Your task: Please give the entries below again exactly, omitting every picture.

Records supplied:
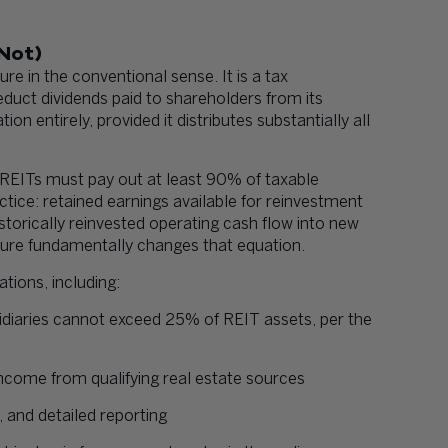
 Not)
ure in the conventional sense. It is a tax
deduct dividends paid to shareholders from its
n entirely, provided it distributes substantially all
f. REITs must pay out at least 90% of taxable
tice: retained earnings available for reinvestment
istorically reinvested operating cash flow into new
ture fundamentally changes that equation.
tions, including:
sidiaries cannot exceed 25% of REIT assets, per the
income from qualifying real estate sources
 and detailed reporting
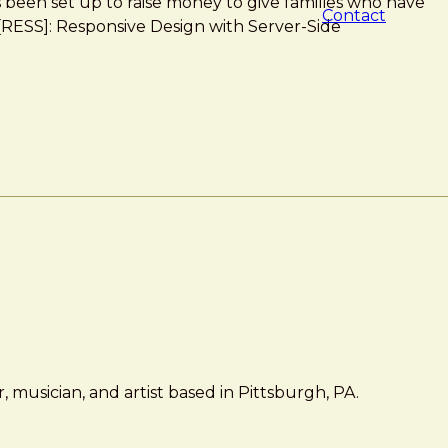
as been set up to raise money to give families who have
Contact
 *[RESS]: Responsive Design with Server-Side
 musician, and artist based in Pittsburgh, PA.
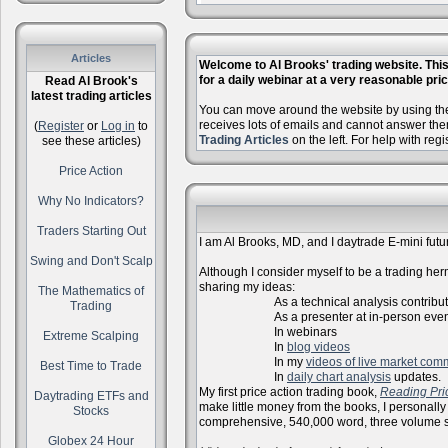
Articles
Welcome to Al Brooks' trading website. This 
for a daily webinar at a very reasonable price
Read Al Brook's
latest trading articles
You can move around the website by using the 
receives lots of emails and cannot answer the
(
Register
or
Log in
to
Trading Articles
on the left. For help with reg
see these articles)
Price Action
Why No Indicators?
Traders Starting Out
I am Al Brooks, MD, and I daytrade E-mini futur
Swing and Don't Scalp
Although I consider myself to be a trading herm
sharing my ideas:
The Mathematics of
As a technical analysis contributo
Trading
As a presenter at in-person events, l
In webinars
Extreme Scalping
In
blog videos
In my
videos of live market com
Best Time to Trade
In
daily chart analysis
updates.
My first price action trading book,
Reading Pri
Daytrading ETFs and
make little money from the books, I personally
Stocks
comprehensive, 540,000 word, three volume s
Globex 24 Hour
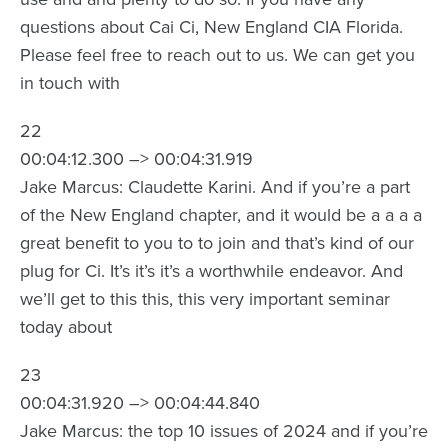
questions about Cai Ci, New England CIA Florida.
Please feel free to reach out to us. We can get you
in touch with
22
00:04:12.300 –> 00:04:31.919
Jake Marcus: Claudette Karini. And if you’re a part
of the New England chapter, and it would be a a a a
great benefit to you to to join and that’s kind of our
plug for Ci. It’s it’s it’s a worthwhile endeavor. And
we’ll get to this this, this very important seminar
today about
23
00:04:31.920 –> 00:04:44.840
Jake Marcus: the top 10 issues of 2024 and if you’re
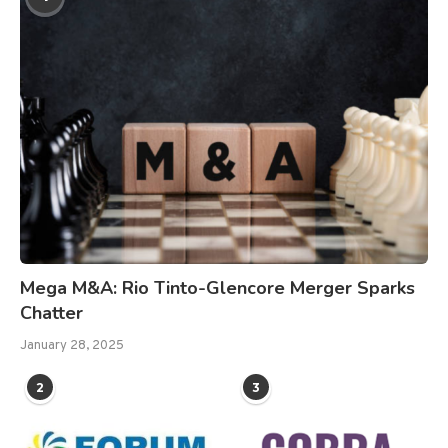
Mega M&A: Rio Tinto-Glencore Merger Sparks
Chatter
January 28, 2025
2
3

Answer space:
 Not)
ure in the conventional sense. It is a tax
deduct dividends paid to shareholders from its
n entirely, provided it distributes substantially all
f. REITs must pay out at least 90% of taxable
tice: retained earnings available for reinvestment
istorically reinvested operating cash flow into new
ture fundamentally changes that equation.
tions, including:
sidiaries cannot exceed 25% of REIT assets, per the
income from qualifying real estate sources
 and detailed reporting
as been set up to raise money to give families who have
Contact
 *[RESS]: Responsive Design with Server-Side
 musician, and artist based in Pittsburgh, PA.
Articles
Welcome to Al Brooks' trading website. This 
for a daily webinar at a very reasonable price
Read Al Brook's
latest trading articles
You can move around the website by using the 
receives lots of emails and cannot answer the
(
Register
or
Log in
to
Trading Articles
on the left. For help with reg
see these articles)
Price Action
Why No Indicators?
Traders Starting Out
I am Al Brooks, MD, and I daytrade E-mini futur
Swing and Don't Scalp
Although I consider myself to be a trading herm
sharing my ideas:
The Mathematics of
As a technical analysis contributo
Trading
As a presenter at in-person events, l
In webinars
Extreme Scalping
In
blog videos
In my
videos of live market com
Best Time to Trade
In
daily chart analysis
updates.
My first price action trading book,
Reading Pri
Daytrading ETFs and
make little money from the books, I personally
Stocks
comprehensive, 540,000 word, three volume s
Globex 24 Hour
questions about Cai Ci, New England CIA Florida.
Please feel free to reach out to us. We can get you
in touch with
22
00:04:12.300 –> 00:04:31.919
Jake Marcus: Claudette Karini. And if you’re a part
of the New England chapter, and it would be a a a a
great benefit to you to to join and that’s kind of our
plug for Ci. It’s it’s it’s a worthwhile endeavor. And
we’ll get to this this, this very important seminar
today about
23
00:04:31.920 –> 00:04:44.840
Jake Marcus: the top 10 issues of 2024 and if you’re
Mega M&A: Rio Tinto-Glencore Merger Sparks
Chatter
January 28, 2025
2
3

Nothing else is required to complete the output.